Je crois me rappeler dans le passé un Hervé Le Bras beaucoup moins enthousiaste sur le natalisme français et un Emmanuel Todd résigné à confier au Parti communiste le soin de soulager son noir chagrin.
 
Les trente paresseuses
    
Voilà deux merveilleux cartographes. Chacune des 120 cartes de ce livre est un plaisir pour les yeux et pour l'esprit : la solution d'une petite énigme, et parfois le trait moqueur de rusés sociologues.

Ce n'est pas le moindre mérite de ce livre que d'inventer des solutions graphiques originales qui rompent avec la tyrannie un peu rustique de la représentation départementale de tous les mystères français, qu'ils relèvent de la famille et de la sexualité, de l'industrie ou de l'immigration, des riches et des pauvres, des Plantagenêt et de la Lotharingie, de François Hollande et de Nicolas Sarkozy ou de Marine Le Pen.

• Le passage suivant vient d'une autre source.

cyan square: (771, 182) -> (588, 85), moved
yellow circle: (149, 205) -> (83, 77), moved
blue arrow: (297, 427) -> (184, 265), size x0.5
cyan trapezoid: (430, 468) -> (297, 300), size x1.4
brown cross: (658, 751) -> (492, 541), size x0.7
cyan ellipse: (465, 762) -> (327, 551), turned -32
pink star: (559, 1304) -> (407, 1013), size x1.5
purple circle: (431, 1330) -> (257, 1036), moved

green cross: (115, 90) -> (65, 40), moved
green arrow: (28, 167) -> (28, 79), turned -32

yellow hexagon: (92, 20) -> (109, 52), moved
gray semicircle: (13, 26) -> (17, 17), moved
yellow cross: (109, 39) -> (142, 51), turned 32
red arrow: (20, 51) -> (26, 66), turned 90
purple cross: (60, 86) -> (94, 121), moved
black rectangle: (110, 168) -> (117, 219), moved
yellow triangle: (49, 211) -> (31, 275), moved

Au lieu de la mosaïque départementale et de l'arbitraire qu'elle charrie, de vastes nappes de couleurs qui indiquent de grandes tendances régionales : d'un bout à l'autre du livre, les auteurs raisonnent en termes spatiaux : les mystères de la France s'inscrivent principalement dans la mémoire des lieux plutôt que dans des lieux de mémoire ponctuels.

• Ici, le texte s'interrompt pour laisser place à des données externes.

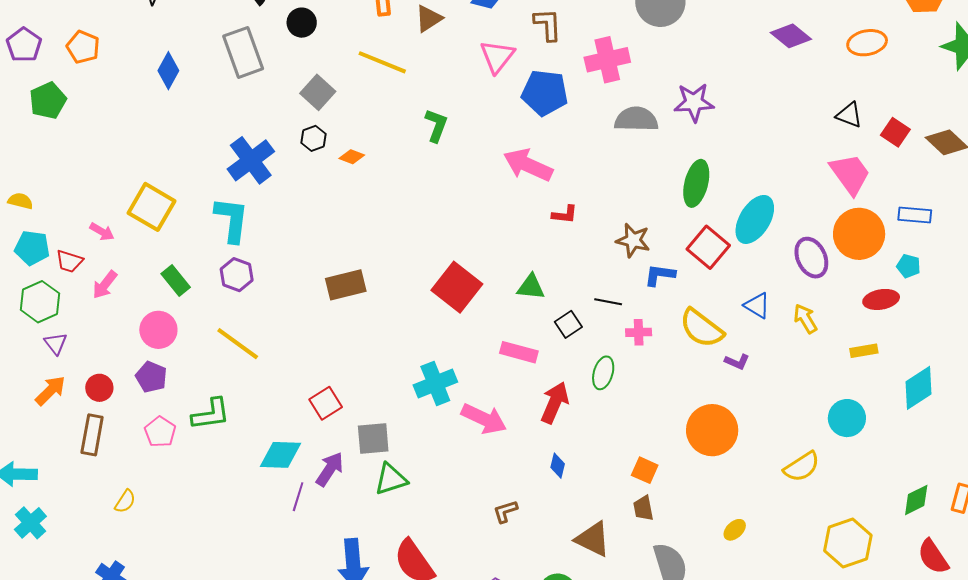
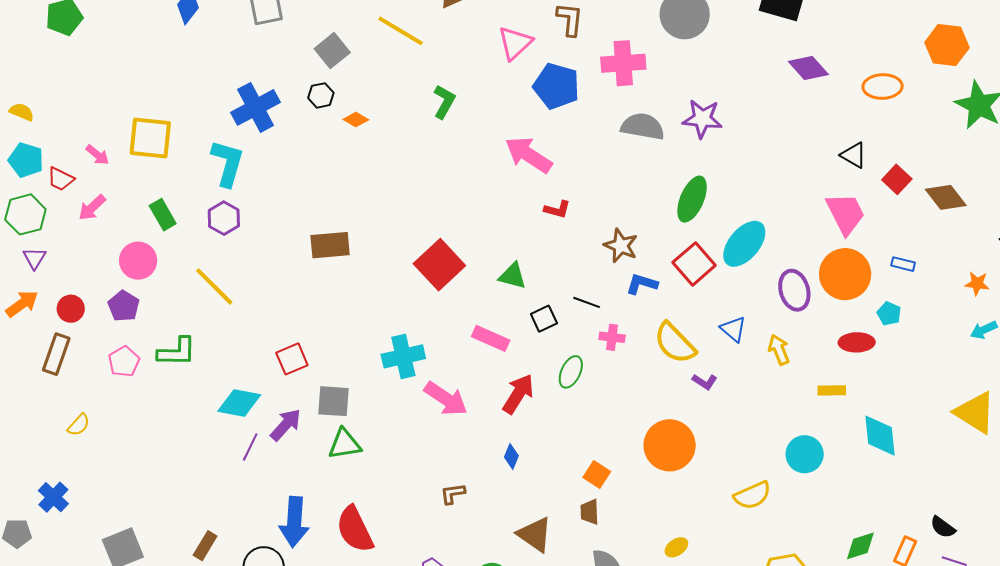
yellow square: (152, 207) -> (150, 138), turned -33
blue rectangle: (915, 215) -> (903, 264), size x0.7
cyan diamond: (918, 388) -> (880, 436), turned -72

Faisant le bilan des trente dernières années que nous venons de vivre, nos auteurs écrivent : « Chute du taux de croissance du PIB, décrue des effectifs industriels, baisse de la fécondité, augmentation des naissances hors mariage, baisse de la pratique religieuse, progrès de l'éducation. »

A quoi il faut ajouter un taux de chômage variable mais important, dépassant à plusieurs reprises les 10 % de la population active ; mais aussi, du côté positif de la balance, l'émancipation des femmes que l'on mesure très bien à travers l'éducation : en 2009, les filles sont pour 57 % dans le total des récipiendaires des baccalauréats généraux, 52 %, des bacs technologiques (et 43 % seulement, des bacs professionnels).

Résumé ainsi à grands traits, le bilan de ces trente paresseuses est tout de même moins brillant que ne le proclament les auteurs eux-mêmes : de réellement positif, on ne peut retenir que les progrès de l'éducation et, corrélativement, ceux de l'émancipation féminine que nous venons de pointer.

Ce n'est pas rien : à l'échelle de l'Occident tout entier, le tardif XXe siècle, en contraste avec les horreurs inédites de la première moitié, figurera comme celui de l'émancipation des femmes. Encore faudrait-il, s'agissant de l'éducation, tempérer l'optimisme quantitatif qu'inspire la montée continue et massive du nombre des bacheliers par la considération de la valeur relative de ce baccalauréat, tant à l'échelle internationale qu'à l'échelle nationale.

Mais laissons cela, qui excède le projet même du livre, car c'est à propos de l'éducation qu'y éclate ce véritable cataclysme anthropologique qu'est aux yeux des auteurs la substitution des régions périphériques aux régions intérieures au palmarès du dynamisme français. D'un bout à l'autre de l'ouvrage, les auteurs, notamment Emmanuel Todd, dont on connaît les thèses sur le rôle déterminant des systèmes familiaux anciens, n'en reviennent pas. Avec beaucoup d'honnêteté intellectuelle, car cela contredit directement leurs thèses et leurs penchants personnels, ils constatent une extraordinaire mutation.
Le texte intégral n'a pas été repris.